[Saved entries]
------------

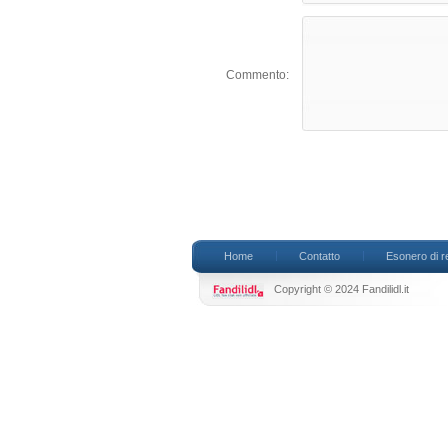
Commento:
Home
Contatto
Esonero di r
Copyright © 2024 Fandilidl.it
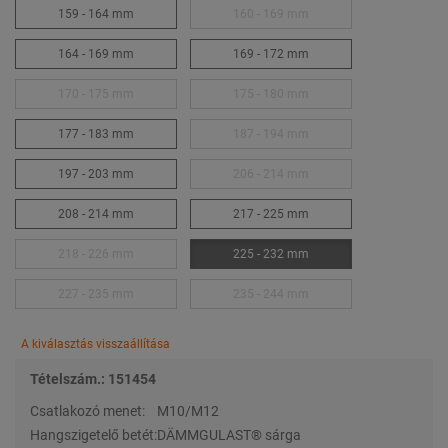
159 - 164 mm
160 - 169 mm
164 - 169 mm
169 - 172 mm
170 - 175 mm
175 - 180 mm
177 - 183 mm
187 - 194 mm
197 - 203 mm
206 - 214 mm
208 - 214 mm
217 - 225 mm
218 - 226 mm
225 - 232 mm
227 - 235 mm
235 - 244 mm
A kiválasztás visszaállítása
Tételszám.: 151454
Csatlakozó menet:
M10/M12
Hangszigetelő betét:
DÄMMGULAST® sárga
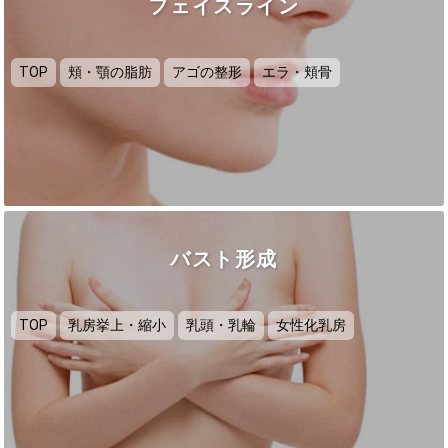
フェイスライン
TOP
頬・顎の脂肪
アゴの整形
エラ・頬骨
バスト形成
TOP
乳房挙上・縮小
乳頭・乳輪
女性化乳房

------------

Return verbatim every line from the one holding "Tételszám.: 151454" to the end of the records above. Do not copy the pictures.

Expected answer —
Tételszám.: 151454
Csatlakozó menet:
M10/M12
Hangszigetelő betét:
DÄMMGULAST® sárga
フェイスライン
TOP
頬・顎の脂肪
アゴの整形
エラ・頬骨
バスト形成
TOP
乳房挙上・縮小
乳頭・乳輪
女性化乳房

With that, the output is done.